About this task: Return each entry word for word. Leave the images out.

[Dataset entries]
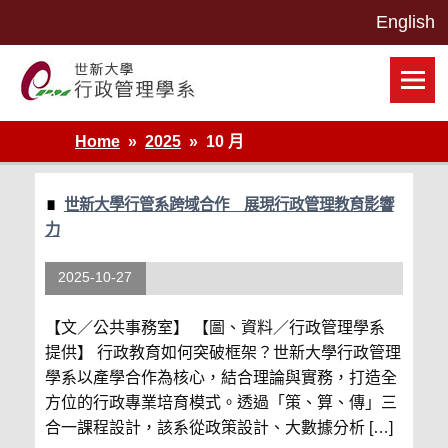
Skip
to
content
世新大學行政管理學系網站
Home
2025
10 月
世新大學行管系跨域合作 展現行政管理教育影響
力
2025-10-27
【文／公共事務室】 【圖、資料／行政管理學系
提供】 行政教育如何突破框架？世新大學行政管理
學系以產學合作為核心，結合理論與實務，打造全
方位的行政專業培育模式。透過「策、算、傳」三
合一課程設計，該系從政策設計、大數據分析 […]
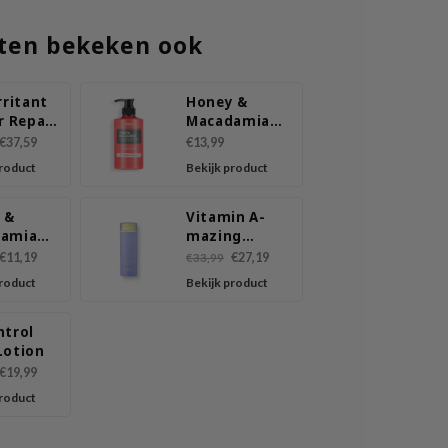
ten bekeken ook
rritant
Honey &
r Repair
Macadamia
Lotion
Body Lotion
€37,59
€13,99
Amber Vanilla
product
Bekijk product
 &
Vitamin A-
damia
mazing
Lotion
Bakuchiol
€11,19
€27,19
€33,99
a
Body Lotion
product
Bekijk product
ga
ntrol
Lotion
€19,99
product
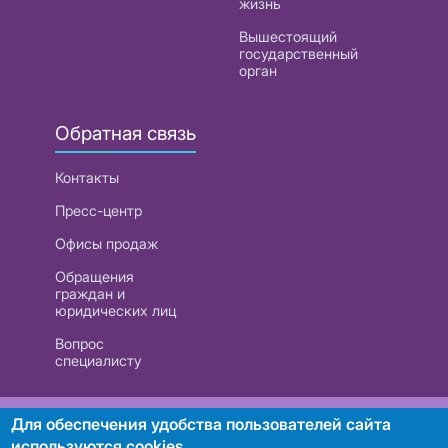
жизнь
Вышестоящий
государственный
орган
Обратная связь
Контакты
Пресс-центр
Офисы продаж
Обращения
граждан и
юридических лиц
Вопрос
специалисту
РУП «Белтелеком». УНП 101007741
Для обеспечения удобства пользователей сайта
используются cookies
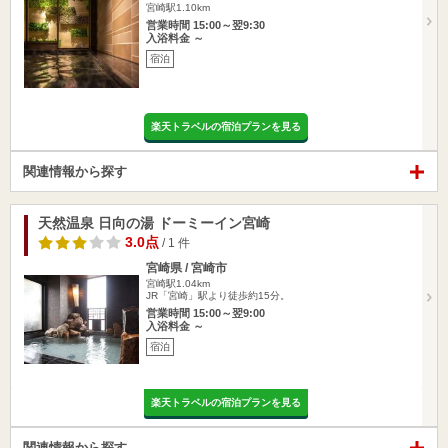
宮崎駅1.10km
営業時間 15:00～翌9:30
入浴料金 ～
宿泊
楽天トラベルの宿泊プランを見る
関連情報から探す
天然温泉 日向の湯 ドーミーイン宮崎
3.0点
/ 1 件
宮崎県 / 宮崎市
宮崎駅1.04km
JR「宮崎」駅より徒歩約15分。
営業時間 15:00～翌9:00
入浴料金 ～
宿泊
楽天トラベルの宿泊プランを見る
関連情報から探す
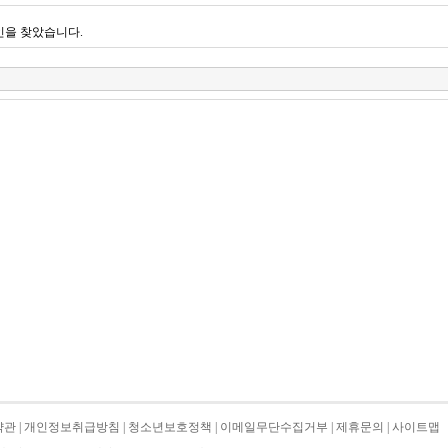
인을 찾았습니다.
약관
|
개인정보취급방침
|
청소년보호정책
|
이메일무단수집거부
|
제휴문의
|
사이트맵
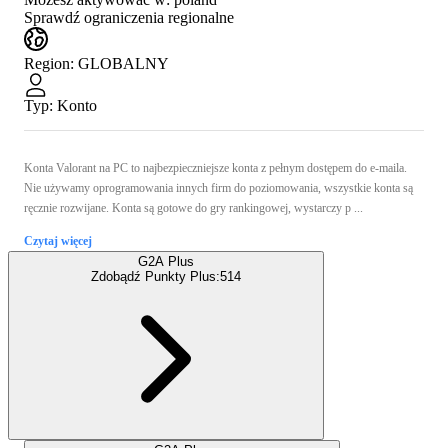
Sprawdź ograniczenia regionalne
Region
:
GLOBALNY
Typ
:
Konto
Konta Valorant na PC to najbezpieczniejsze konta z pełnym dostępem do e-maila.
Nie używamy oprogramowania innych firm do poziomowania, wszystkie konta są
ręcznie rozwijane. Konta są gotowe do gry rankingowej, wystarczy p ...
Czytaj więcej
G2A Plus
Zdobądź Punkty Plus:
514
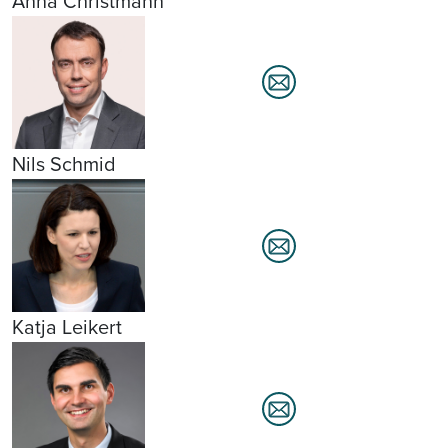
Anna Christmann
Nils Schmid
Katja Leikert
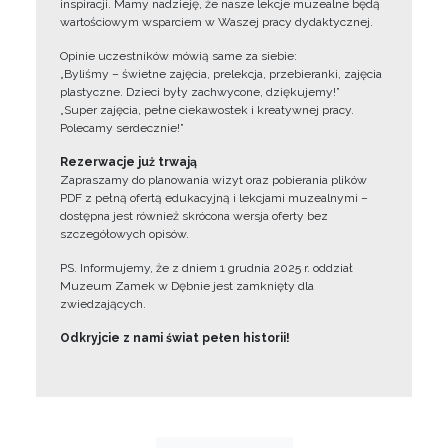
inspiracji. Mamy nadzieję, że nasze lekcje muzealne będą
wartościowym wsparciem w Waszej pracy dydaktycznej.
Opinie uczestników mówią same za siebie:
„Byliśmy – świetne zajęcia, prelekcja, przebieranki, zajęcia
plastyczne. Dzieci były zachwycone, dziękujemy!”
„Super zajęcia, pełne ciekawostek i kreatywnej pracy.
Polecamy serdecznie!”
Rezerwacje już trwają
Zapraszamy do planowania wizyt oraz pobierania plików
PDF z pełną ofertą edukacyjną i lekcjami muzealnymi –
dostępna jest również skrócona wersja oferty bez
szczegółowych opisów.
PS. Informujemy, że z dniem 1 grudnia 2025 r. oddział
Muzeum Zamek w Dębnie jest zamknięty dla
zwiedzających.
Odkryjcie z nami świat pełen historii!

Output:
Skip
to
content
世新大學行政管理學系網站
Home
2025
10 月
世新大學行管系跨域合作 展現行政管理教育影響
力
2025-10-27
【文／公共事務室】 【圖、資料／行政管理學系
提供】 行政教育如何突破框架？世新大學行政管理
學系以產學合作為核心，結合理論與實務，打造全
方位的行政專業培育模式。透過「策、算、傳」三
合一課程設計，該系從政策設計、大數據分析 […]
ten bekeken ook
rritant
Honey &
r Repair
Macadamia
Lotion
Body Lotion
€37,59
€13,99
Amber Vanilla
product
Bekijk product
 &
Vitamin A-
damia
mazing
Lotion
Bakuchiol
€11,19
€27,19
€33,99
a
Body Lotion
product
Bekijk product
ga
ntrol
Lotion
€19,99
product
жизнь
Вышестоящий
государственный
орган
Обратная связь
Контакты
Пресс-центр
Офисы продаж
Обращения
граждан и
юридических лиц
Вопрос
специалисту
РУП «Белтелеком». УНП 101007741
Для обеспечения удобства пользователей сайта
используются cookies
宮崎駅1.10km
営業時間 15:00～翌9:30
入浴料金 ～
宿泊
楽天トラベルの宿泊プランを見る
関連情報から探す
天然温泉 日向の湯 ドーミーイン宮崎
3.0点
/ 1 件
宮崎県 / 宮崎市
宮崎駅1.04km
JR「宮崎」駅より徒歩約15分。
営業時間 15:00～翌9:00
入浴料金 ～
宿泊
楽天トラベルの宿泊プランを見る
関連情報から探す
인을 찾았습니다.
약관
|
개인정보취급방침
|
청소년보호정책
|
이메일무단수집거부
|
제휴문의
|
사이트맵
Sprawdź ograniczenia regionalne
Region
:
GLOBALNY
Typ
:
Konto
Konta Valorant na PC to najbezpieczniejsze konta z pełnym dostępem do e-maila.
Nie używamy oprogramowania innych firm do poziomowania, wszystkie konta są
ręcznie rozwijane. Konta są gotowe do gry rankingowej, wystarczy p ...
Czytaj więcej
G2A Plus
Zdobądź Punkty Plus:
514
Anna Christmann
Nils Schmid
Katja Leikert
inspiracji. Mamy nadzieję, że nasze lekcje muzealne będą
wartościowym wsparciem w Waszej pracy dydaktycznej.
Opinie uczestników mówią same za siebie:
„Byliśmy – świetne zajęcia, prelekcja, przebieranki, zajęcia
plastyczne. Dzieci były zachwycone, dziękujemy!”
„Super zajęcia, pełne ciekawostek i kreatywnej pracy.
Polecamy serdecznie!”
Rezerwacje już trwają
Zapraszamy do planowania wizyt oraz pobierania plików
PDF z pełną ofertą edukacyjną i lekcjami muzealnymi –
dostępna jest również skrócona wersja oferty bez
szczegółowych opisów.
PS. Informujemy, że z dniem 1 grudnia 2025 r. oddział
Muzeum Zamek w Dębnie jest zamknięty dla
zwiedzających.
Odkryjcie z nami świat pełen historii!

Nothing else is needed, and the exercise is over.